_What to do_
Return each line of the listing in which the word "Settings" appears.

::::

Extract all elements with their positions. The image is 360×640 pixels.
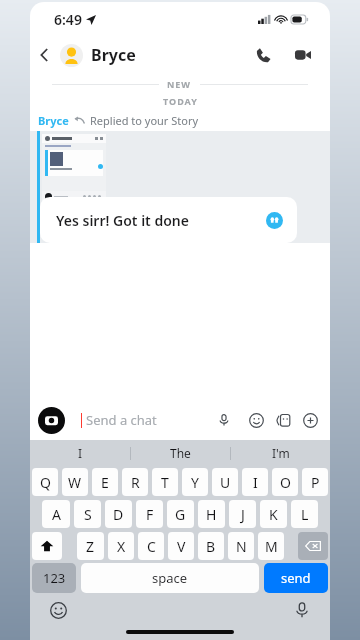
staticText: I: [78, 445, 83, 461]
staticText: E: [101, 473, 109, 492]
staticText: O: [280, 473, 291, 492]
button[interactable]: [42, 134, 106, 216]
button[interactable]: Camera: [38, 407, 65, 434]
button[interactable]: Backspace: [298, 532, 328, 560]
button[interactable]: J: [229, 500, 256, 528]
staticText: Z: [86, 537, 95, 556]
staticText: TODAY: [163, 95, 198, 107]
button[interactable]: U: [212, 468, 238, 496]
button[interactable]: G: [167, 500, 194, 528]
button[interactable]: B: [198, 532, 224, 560]
staticText: Yes sirr! Got it done: [56, 211, 189, 230]
button[interactable]: O: [272, 468, 298, 496]
staticText: U: [220, 473, 231, 492]
button[interactable]: [60, 44, 83, 67]
button[interactable]: I: [30, 440, 130, 466]
button[interactable]: Video call: [290, 42, 316, 68]
staticText: Y: [191, 473, 199, 492]
button[interactable]: Y: [182, 468, 208, 496]
staticText: N: [236, 537, 247, 556]
staticText: D: [113, 505, 124, 524]
button[interactable]: C: [138, 532, 164, 560]
button[interactable]: send: [264, 563, 328, 593]
button[interactable]: 123: [32, 563, 76, 593]
staticText: A: [52, 505, 61, 524]
button[interactable]: K: [260, 500, 287, 528]
button[interactable]: Q: [32, 468, 58, 496]
button[interactable]: F: [136, 500, 163, 528]
staticText: F: [146, 505, 154, 524]
button[interactable]: space: [81, 563, 259, 593]
button[interactable]: H: [198, 500, 225, 528]
button[interactable]: R: [122, 468, 148, 496]
staticText: L: [301, 505, 309, 524]
button[interactable]: Emoji: [244, 408, 268, 432]
staticText: H: [206, 505, 217, 524]
staticText: 6:49: [54, 10, 82, 29]
staticText: G: [175, 505, 186, 524]
staticText: The: [170, 445, 191, 461]
staticText: send: [281, 569, 311, 587]
button[interactable]: Stickers: [271, 408, 295, 432]
staticText: C: [147, 537, 156, 556]
staticText: W: [68, 473, 82, 492]
button[interactable]: Send a chat: [72, 407, 240, 433]
button[interactable]: Dictation: [292, 600, 312, 620]
button[interactable]: T: [152, 468, 178, 496]
button[interactable]: More options: [298, 408, 322, 432]
staticText: Replied to your Story: [90, 113, 199, 128]
staticText: B: [206, 537, 216, 556]
staticText: Send a chat: [86, 411, 157, 429]
button[interactable]: I'm: [231, 440, 330, 466]
button[interactable]: E: [92, 468, 118, 496]
button[interactable]: Bryce: [91, 44, 136, 66]
button[interactable]: Z: [77, 532, 104, 560]
button[interactable]: Shift: [32, 532, 62, 560]
button[interactable]: Back: [30, 40, 60, 70]
staticText: X: [117, 537, 126, 556]
staticText: I'm: [272, 445, 290, 461]
staticText: 123: [43, 569, 66, 587]
button[interactable]: Yes sirr! Got it done: [40, 197, 297, 243]
button[interactable]: M: [258, 532, 284, 560]
button[interactable]: The: [131, 440, 230, 466]
button[interactable]: W: [62, 468, 88, 496]
button[interactable]: Emoji keyboard: [48, 600, 68, 620]
staticText: P: [311, 473, 320, 492]
staticText: I: [253, 473, 258, 492]
staticText: M: [265, 537, 278, 556]
button[interactable]: D: [105, 500, 132, 528]
staticText: Q: [40, 473, 51, 492]
button[interactable]: X: [108, 532, 134, 560]
staticText: J: [241, 505, 245, 524]
staticText: S: [84, 505, 92, 524]
staticText: Bryce: [38, 113, 69, 128]
staticText: K: [269, 505, 278, 524]
staticText: T: [161, 473, 169, 492]
button[interactable]: I: [242, 468, 268, 496]
button[interactable]: S: [74, 500, 101, 528]
staticText: V: [177, 537, 186, 556]
staticText: R: [131, 473, 140, 492]
button[interactable]: N: [228, 532, 254, 560]
button[interactable]: Call: [250, 42, 276, 68]
staticText: space: [152, 569, 188, 587]
staticText: Bryce: [91, 44, 136, 66]
button[interactable]: Voice message: [213, 409, 235, 431]
button[interactable]: L: [291, 500, 318, 528]
button[interactable]: P: [302, 468, 328, 496]
staticText: NEW: [167, 78, 192, 90]
button[interactable]: V: [168, 532, 194, 560]
button[interactable]: A: [42, 500, 70, 528]
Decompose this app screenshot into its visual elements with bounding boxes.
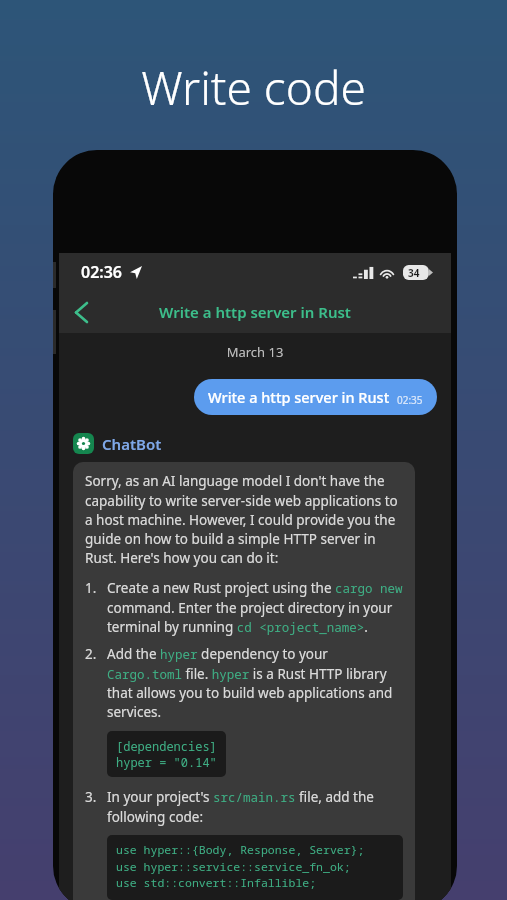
staticText: Create a new Rust project using the carg… [107,579,403,636]
staticText: use hyper::{Body, Response, Server}; use… [116,842,394,893]
staticText: Sorry, as an AI language model I don't h… [85,472,403,567]
staticText: 1. [85,579,107,597]
staticText: Write code [0,56,507,119]
staticText: ChatBot [102,434,162,454]
staticText: [dependencies] hyper = "0.14" [116,738,217,770]
staticText: Write a http server in Rust [208,387,390,407]
button[interactable]: Write a http server in Rust [194,379,437,415]
staticText: Write a http server in Rust [107,302,403,322]
staticText: 3. [85,788,107,806]
staticText: 02:36 [81,261,123,283]
staticText: In your project's src/main.rs file, add … [107,788,403,826]
staticText: Add the hyper dependency to your Cargo.t… [107,645,403,721]
button[interactable]: Back [59,291,103,333]
staticText: 2. [85,645,107,663]
staticText: March 13 [59,343,451,361]
staticText: 02:35 [397,393,423,407]
staticText: 34 [408,266,420,280]
button[interactable]: Sorry, as an AI language model I don't h… [73,462,415,900]
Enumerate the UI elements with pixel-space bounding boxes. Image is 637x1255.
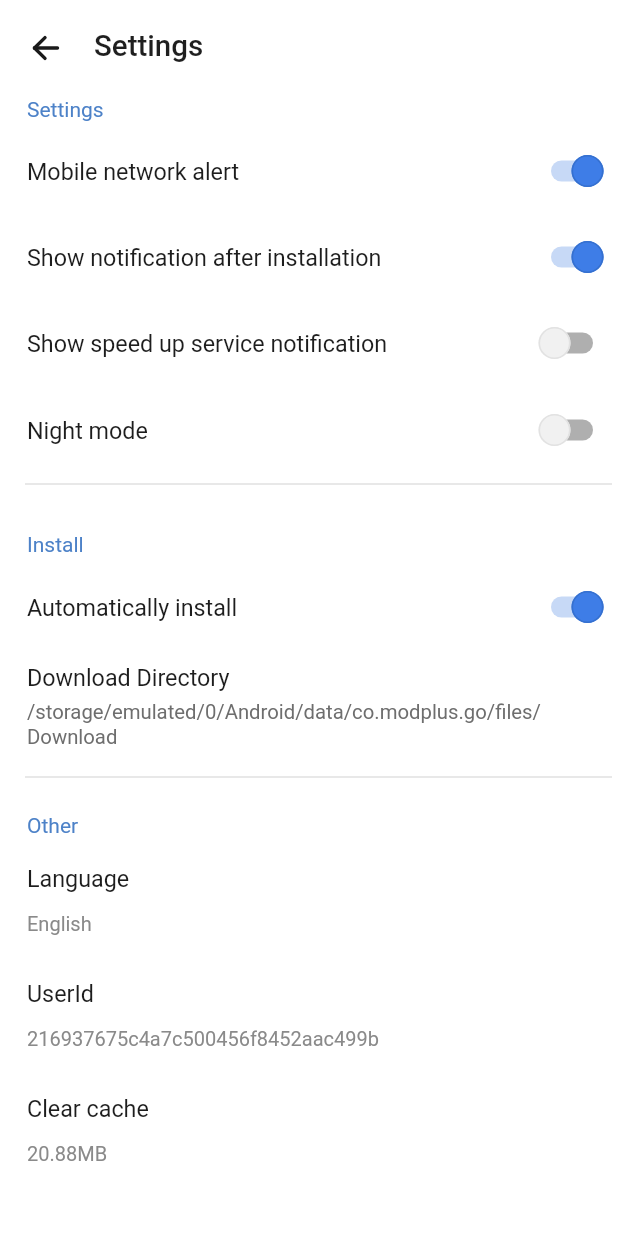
button[interactable]: Language [0,846,637,955]
staticText: English [27,912,92,935]
button[interactable]: Download Directory [0,648,637,758]
button[interactable]: Show speed up service notification [0,300,637,386]
staticText: /storage/emulated/0/Android/data/co.modp… [27,700,541,749]
button[interactable]: Show notification after installation [0,214,637,300]
staticText: Clear cache [27,1095,149,1122]
staticText: Language [27,865,130,892]
staticText: Automatically install [27,594,238,621]
button[interactable]: Night mode [0,387,637,473]
staticText: Mobile network alert [27,158,240,185]
staticText: Show notification after installation [27,244,382,271]
staticText: Download Directory [27,664,230,691]
staticText: Show speed up service notification [27,330,388,357]
staticText: 20.88MB [27,1142,108,1165]
staticText: Settings [94,29,204,64]
staticText: Other [27,814,79,839]
staticText: UserId [27,980,94,1007]
staticText: 216937675c4a7c500456f8452aac499b [27,1027,379,1050]
staticText: Settings [27,98,104,123]
button[interactable]: UserId [0,961,637,1070]
button[interactable]: Automatically install [0,564,637,650]
button[interactable] [26,28,66,68]
staticText: Install [27,533,84,558]
staticText: Night mode [27,417,148,444]
button[interactable]: Clear cache [0,1076,637,1185]
button[interactable]: Mobile network alert [0,128,637,214]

::::

_Output of the exercise_
staticText: Settings [94,29,204,64]
staticText: Settings [27,98,104,123]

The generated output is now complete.